> _Work to be completed_
Reproduce from the records below, with no pictures, exactly the lines between the one containing "Lai šī tīmekļvietne" and the one containing "אנטיבקטריאליים כמו תערובת", inclusive.

> _Source material_
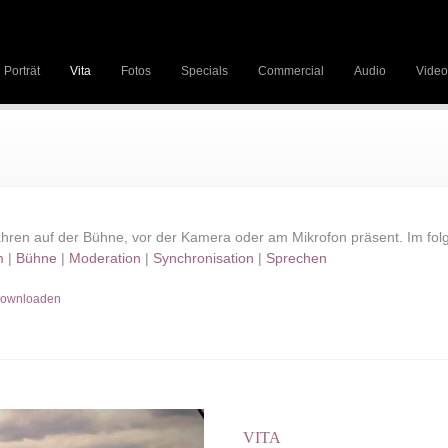
Porträt
Vita
Fotos
Specials
Commercial
Audio
Video
Jahren auf der Bühne, vor der Kamera oder am Mikrofon präsent. Im fol
m
|
Bühne
|
Moderation
|
Synchronisation
|
Sprechen
downloaden
VITA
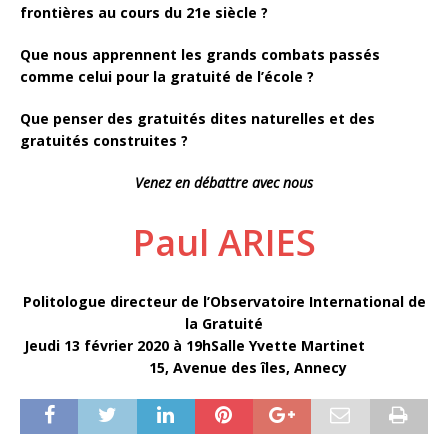
frontières au cours du 21e siècle ?
Que nous apprennent les grands combats passés
comme celui pour la gratuité de l’école ?
Que penser des gratuités dites naturelles et des
gratuités construites ?
Venez en débattre avec nous
Paul ARIES
Politologue directeur de l’Observatoire International de
la Gratuité
Jeudi 13 février 2020 à 19hSalle Yvette Martinet
15, Avenue des îles, Annecy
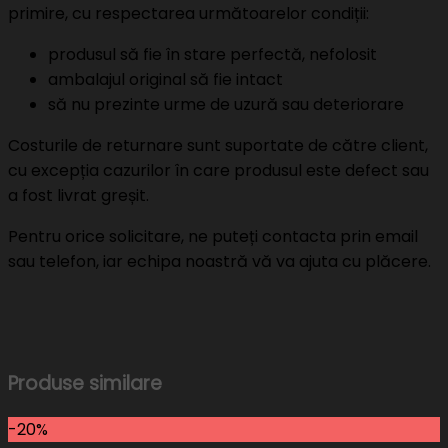
primire, cu respectarea următoarelor condiții:
produsul să fie în stare perfectă, nefolosit
ambalajul original să fie intact
să nu prezinte urme de uzură sau deteriorare
Costurile de returnare sunt suportate de către client,
cu excepția cazurilor în care produsul este defect sau
a fost livrat greșit.
Pentru orice solicitare, ne puteți contacta prin email
sau telefon, iar echipa noastră vă va ajuta cu plăcere.
Produse similare
-20%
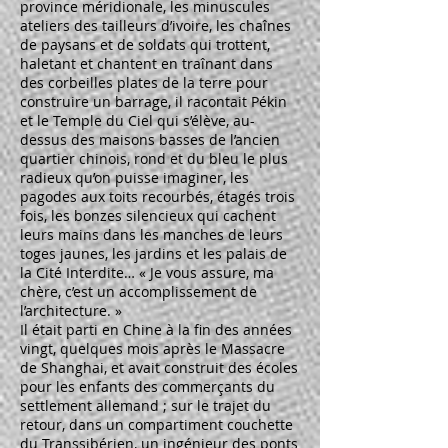
province méridionale, les minuscules
ateliers des tailleurs d’ivoire, les chaînes
de paysans et de soldats qui trottent,
haletant et chantent en traînant dans
des corbeilles plates de la terre pour
construire un barrage, il racontait Pékin
et le Temple du Ciel qui s’élève, au-
dessus des maisons basses de l’ancien
quartier chinois, rond et du bleu le plus
radieux qu’on puisse imaginer, les
pagodes aux toits recourbés, étagés trois
fois, les bonzes silencieux qui cachent
leurs mains dans les manches de leurs
toges jaunes, les jardins et les palais de
la Cité Interdite… « Je vous assure, ma
chère, c’est un accomplissement de
l’architecture. »
Il était parti en Chine à la fin des années
vingt, quelques mois après le Massacre
de Shanghai, et avait construit des écoles
pour les enfants des commerçants du
settlement allemand ; sur le trajet du
retour, dans un compartiment couchette
du Transsibérien, un ingénieur des ponts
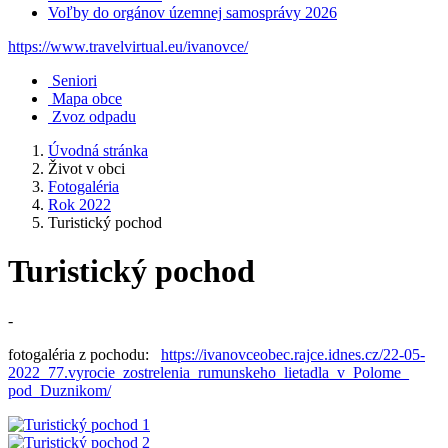
Voľby do orgánov územnej samosprávy 2026
https://www.travelvirtual.eu/ivanovce/
Seniori
Mapa obce
Zvoz odpadu
Úvodná stránka
Život v obci
Fotogaléria
Rok 2022
Turistický pochod
Turistický pochod
-
fotogaléria z pochodu:
https://ivanovceobec.rajce.
idnes.cz/22-05-
2022_77.
vyrocie_zostrelenia_
rumunskeho_lietadla_v_Polome_
pod_Duznikom/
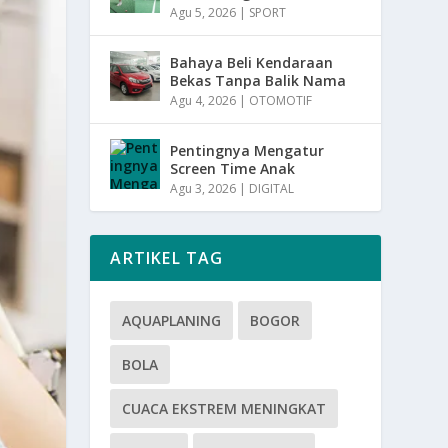
Agu 5, 2026
|
SPORT
Bahaya Beli Kendaraan
Bekas Tanpa Balik Nama
Agu 4, 2026
|
OTOMOTIF
Pentingnya Mengatur
Screen Time Anak
Agu 3, 2026
|
DIGITAL
ARTIKEL TAG
AQUAPLANING
BOGOR
BOLA
CUACA EKSTREM MENINGKAT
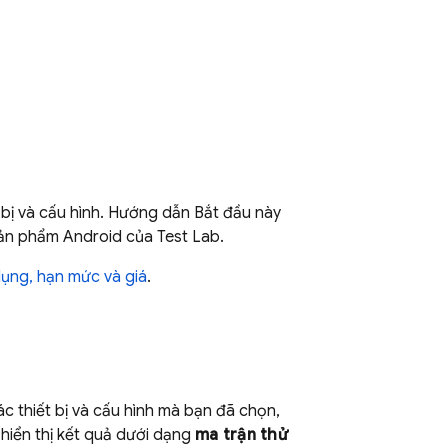
bị và cấu hình. Hướng dẫn Bắt đầu này
c sản phẩm Android của
Test Lab
.
ụng, hạn mức và giá
.
c thiết bị và cấu hình mà bạn đã chọn,
 hiển thị kết quả dưới dạng
ma trận thử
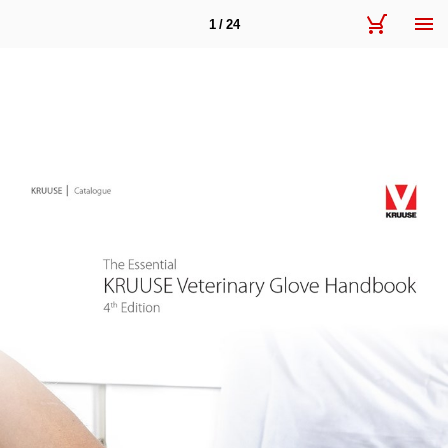
1 / 24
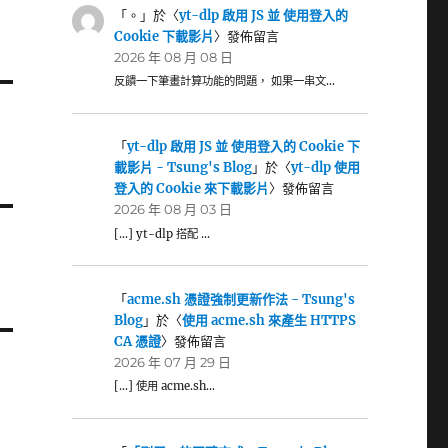
「
。
」於〈
yt-dlp 啟用 JS 並 使用登入的
Cookie 下載影片
〉發佈留言
2026 年 08 月 08 日
反饋一下筆畫計算功能的問題， 如果一串文…
「
yt-dlp 啟用 JS 並 使用登入的 Cookie 下
載影片 - Tsung's Blog
」於〈
yt-dlp 使用
登入的 Cookie 來下載影片
〉發佈留言
2026 年 08 月 03 日
[…] yt-dlp 搭配 …
「
acme.sh 憑證強制更新作法 - Tsung's
Blog
」於〈
使用 acme.sh 來產生 HTTPS
CA 憑證
〉發佈留言
2026 年 07 月 29 日
[…] 使用 acme.sh…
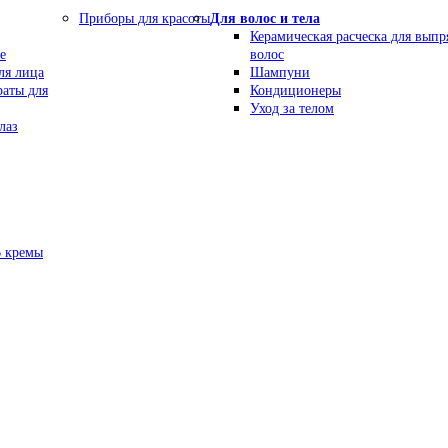
Приборы для красоты
Для волос и тела
Керамическая расческа для вып
е
волос
ля лица
Шампуни
раты для
Кондиционеры
Уход за телом
лаз
В кремы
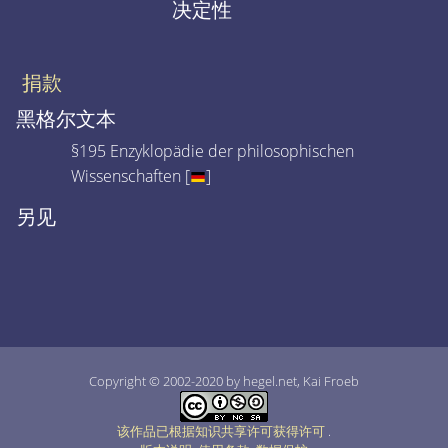
决定性
捐款
黑格尔文本
§195 Enzyklopädie der philosophischen
Wissenschaften [
]
另见
Copyright © 2002-2020 by hegel.net, Kai Froeb
该作品已根据知识共享许可获得许可
.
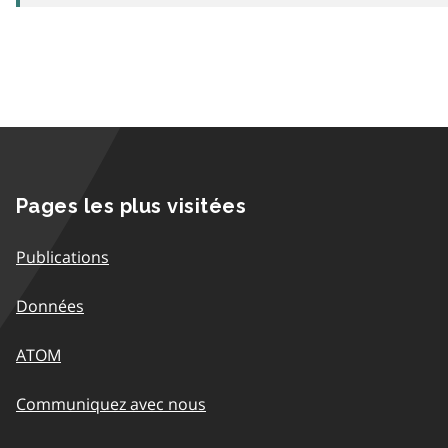
Pages les plus visitées
Publications
Données
ATOM
Communiquez avec nous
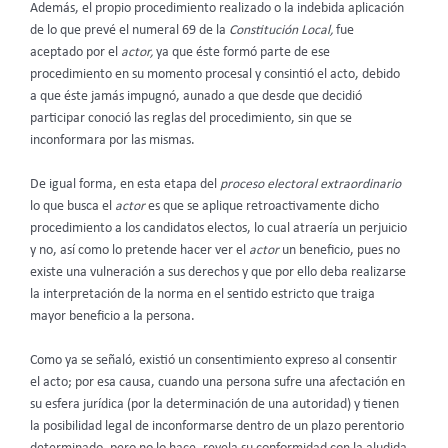
Además, el propio procedimiento realizado o la indebida aplicación
de lo que prevé el numeral 69 de la
Constitución Local,
fue
aceptado por el
actor,
ya que éste formó parte de ese
procedimiento en su momento procesal y consintió el acto, debido
a que éste jamás impugnó, aunado a que desde que decidió
participar conoció las reglas del procedimiento, sin que se
inconformara por las mismas.
De igual forma, en esta etapa del
proceso electoral extraordinario
lo que busca el
actor
es que se aplique retroactivamente dicho
procedimiento a los candidatos electos, lo cual atraería un perjuicio
y no, así como lo pretende hacer ver el
actor
un beneficio, pues no
existe una vulneración a sus derechos y que por ello deba realizarse
la interpretación de la norma en el sentido estricto que traiga
mayor beneficio a la persona.
Como ya se señaló, existió un consentimiento expreso al consentir
el acto; por esa causa, cuando una persona sufre una afectación en
su esfera jurídica (por la determinación de una autoridad) y tienen
la posibilidad legal de inconformarse dentro de un plazo perentorio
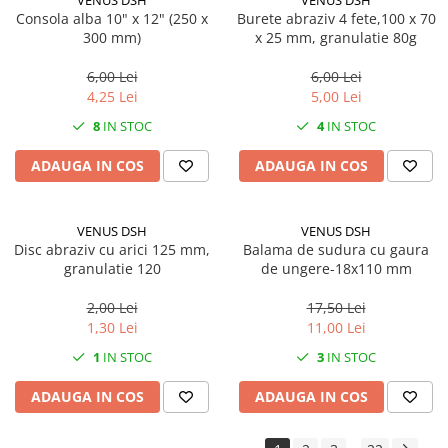
VENUS DSH
VENUS DSH
Pachet curățenie
Consola alba 10" x 12" (250 x
Burete abraziv 4 fete,100 x 70
300 mm)
x 25 mm, granulatie 80g
Sapun de maini profesional
Sisteme de dozaj profesionale
6,00 Lei
6,00 Lei
4,25 Lei
5,00 Lei
Solutii curatenie super
8
IN STOC
4
IN STOC
concentrate
Solutii de curatenie profesionale
ADAUGA IN COS
ADAUGA IN COS
Pentru sticla si suprafete fine
Pentru toaleta si wc
VENUS DSH
VENUS DSH
Pentru toate suprafetele
Disc abraziv cu arici 125 mm,
Balama de sudura cu gaura
Solutii pentru suprafetele din lemn
granulatie 120
de ungere-18x110 mm
Solutii specializate
2,00 Lei
17,50 Lei
Solutii profesionale pentru
1,30 Lei
11,00 Lei
bucatarie
1
IN STOC
3
IN STOC
Solutii professionale pentru
spalatorii auto
ADAUGA IN COS
ADAUGA IN COS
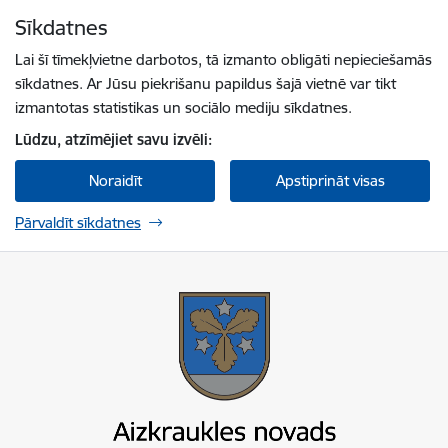
Pāriet uz lapas saturu
Sīkdatnes
Spied
lai meklētu
Enter
Lai šī tīmekļvietne darbotos, tā izmanto obligāti nepieciešamās
sīkdatnes. Ar Jūsu piekrišanu papildus šajā vietnē var tikt
izmantotas statistikas un sociālo mediju sīkdatnes.
Lūdzu, atzīmējiet savu izvēli:
Noraidīt
Apstiprināt visas
Pārvaldīt sīkdatnes
Aizkraukles novada pašvaldība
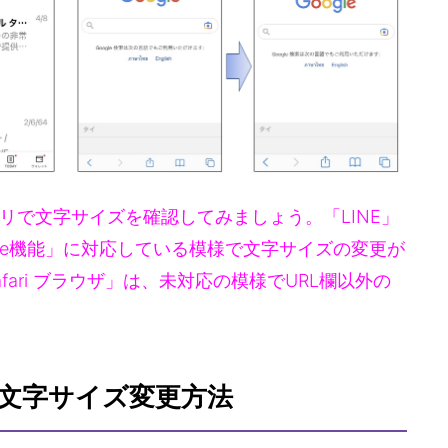
リで文字サイズを確認してみましょう。「LINE」
Type機能」に対応している模様で文字サイズの変更が
ari ブラウザ」は、未対応の模様でURL欄以外の
」の文字サイズ変更方法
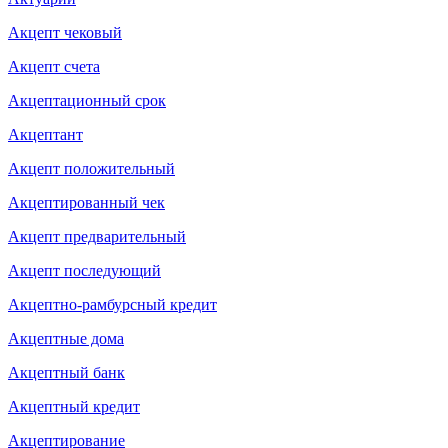
Акцепт чековый
Акцепт счета
Акцептационный срок
Акцептант
Акцепт положительный
Акцептированный чек
Акцепт предварительный
Акцепт последующий
Акцептно-рамбурсный кредит
Акцептные дома
Акцептный банк
Акцептный кредит
Акцептирование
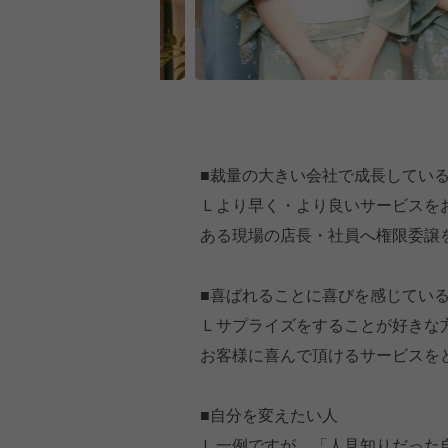
■裁量の大きい会社で成長してい
Ｌより早く・より良いサービスを
ある現場の店長・社員へ権限委譲
■喜ばれることに喜びを感じてい
Ｌサプライズをすることが好きな
お客様に喜んで頂けるサービスを
■自分を変えたい人
Ｌ一例ですが…「人見知りだった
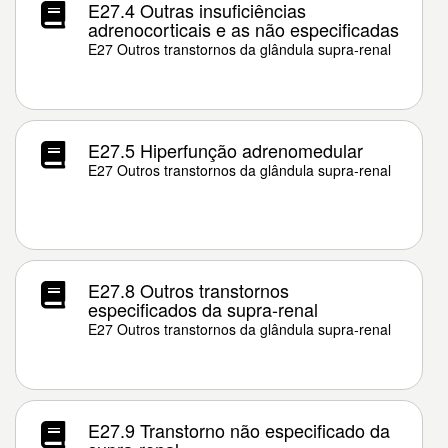
E27.4 Outras insuficiências
adrenocorticais e as não especificadas
E27 Outros transtornos da glândula supra-renal
E27.5 Hiperfunção adrenomedular
E27 Outros transtornos da glândula supra-renal
E27.8 Outros transtornos
especificados da supra-renal
E27 Outros transtornos da glândula supra-renal
E27.9 Transtorno não especificado da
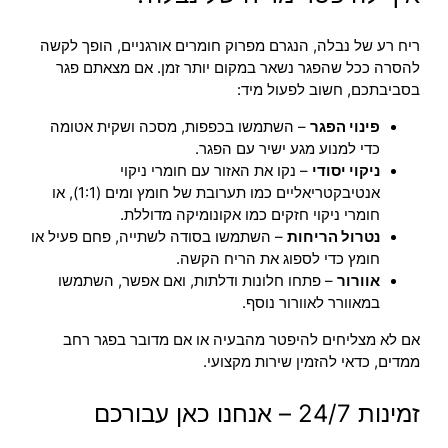
ריח רע של נבלה, הנגרם מפרוק חומרים אורגניים, הופך לקשה
להסרה ככל שהפגר נשאר במקום יותר זמן. אם מצאתם פגר
בסביבתכם, חשוב לפעול מיד:
פינוי הפגר
– השתמשו בכפפות, מסכה ושקית אטומה
כדי למנוע מגע ישיר עם הפגר.
ניקוי יסודי
– נקו את האזור עם חומרי ניקוי
אנטיבקטריאליים כמו תערובת של חומץ ומים (1:1), או
חומרי ניקוי חזקים כמו אקונומיקה מדוללת.
נטרול הריחות
– השתמשו בסודה לשתייה, פחם פעיל או
חומץ כדי לספוג את הריח הקשה.
אוורור
– פתחו חלונות ודלתות, ואם אפשר, השתמשו
במאוורר לאוורור נוסף.
אם לא מצליחים להיפטר מהבעיה או אם מדובר בפגר רחב
ממדים, כדאי להזמין שירות מקצועי.
זמינות 24/7 – אנחנו כאן עבורכם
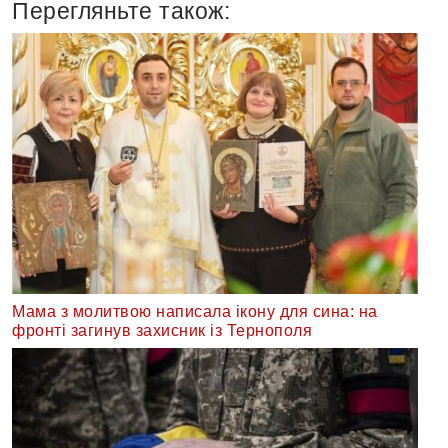
Перегляньте також:
Мама з молитвою написала ікону для сина: на
фронті загинув захисник із Тернополя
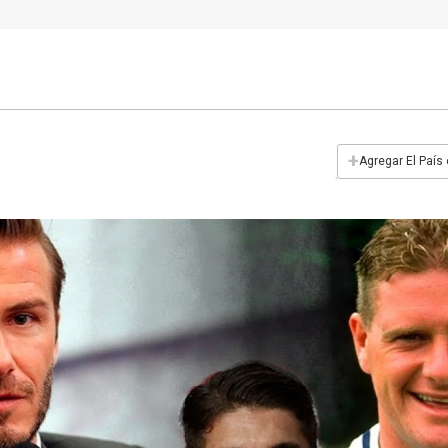
+
Agregar El País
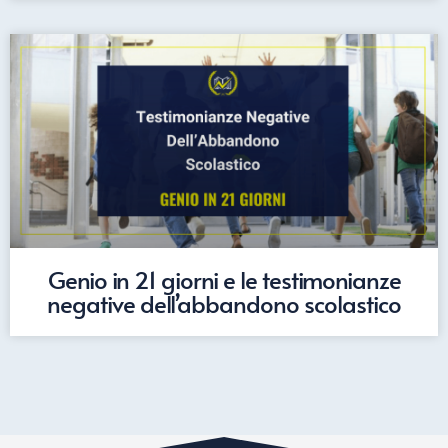
Genio in 21 giorni e le testimonianze
negative dell’abbandono scolastico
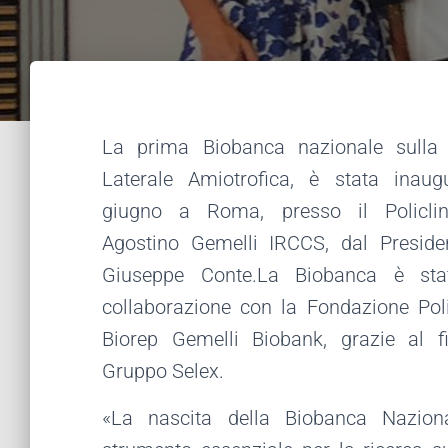
La prima Biobanca nazionale sulla 
Laterale Amiotrofica, è stata inaug
giugno a Roma, presso il Policlini
Agostino Gemelli IRCCS, dal Preside
Giuseppe Conte.La Biobanca è stat
collaborazione con la Fondazione Poli
Biorep Gemelli Biobank, grazie al f
Gruppo Selex.
«La nascita della Biobanca Nazion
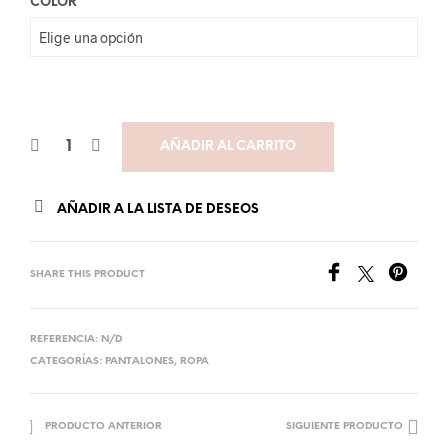
COLOR
AÑADIR AL CARRITO
AÑADIR A LA LISTA DE DESEOS
SHARE THIS PRODUCT
REFERENCIA:
N/D
CATEGORÍAS:
PANTALONES
,
ROPA
PRODUCTO ANTERIOR
SIGUIENTE PRODUCTO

> _Written response_
Lai šī tīmekļvietne darbotos, tā izmanto obligāti nepieciešamās
sīkdatnes. Ar Jūsu piekrišanu papildus šajā vietnē var tikt
izmantotas statistikas un sociālo mediju sīkdatnes.
Lūdzu, atzīmējiet savu izvēli:
Noraidīt
Apstiprināt visas
Pārvaldīt sīkdatnes
Aizkraukles novada pašvaldība
リで文字サイズを確認してみましょう。「LINE」
Type機能」に対応している模様で文字サイズの変更が
ari ブラウザ」は、未対応の模様でURL欄以外の
」の文字サイズ変更方法
Акцепт чековый
Акцепт счета
Акцептационный срок
Акцептант
Акцепт положительный
Акцептированный чек
Акцепт предварительный
Акцепт последующий
Акцептно-рамбурсный кредит
Акцептные дома
Акцептный банк
Акцептный кредит
Акцептирование
■裁量の大きい会社で成長してい
Ｌより早く・より良いサービスを
ある現場の店長・社員へ権限委譲
■喜ばれることに喜びを感じてい
Ｌサプライズをすることが好きな
お客様に喜んで頂けるサービスを
■自分を変えたい人
Ｌ一例ですが…「人見知りだった
E27.4 Outras insuficiências
adrenocorticais e as não especificadas
E27 Outros transtornos da glândula supra-renal
E27.5 Hiperfunção adrenomedular
E27 Outros transtornos da glândula supra-renal
E27.8 Outros transtornos
especificados da supra-renal
E27 Outros transtornos da glândula supra-renal
E27.9 Transtorno não especificado da
ריח רע של נבלה, הנגרם מפרוק חומרים אורגניים, הופך לקשה
להסרה ככל שהפגר נשאר במקום יותר זמן. אם מצאתם פגר
בסביבתכם, חשוב לפעול מיד:
פינוי הפגר
– השתמשו בכפפות, מסכה ושקית אטומה
כדי למנוע מגע ישיר עם הפגר.
ניקוי יסודי
– נקו את האזור עם חומרי ניקוי
אנטיבקטריאליים כמו תערובת של חומץ ומים (1:1), או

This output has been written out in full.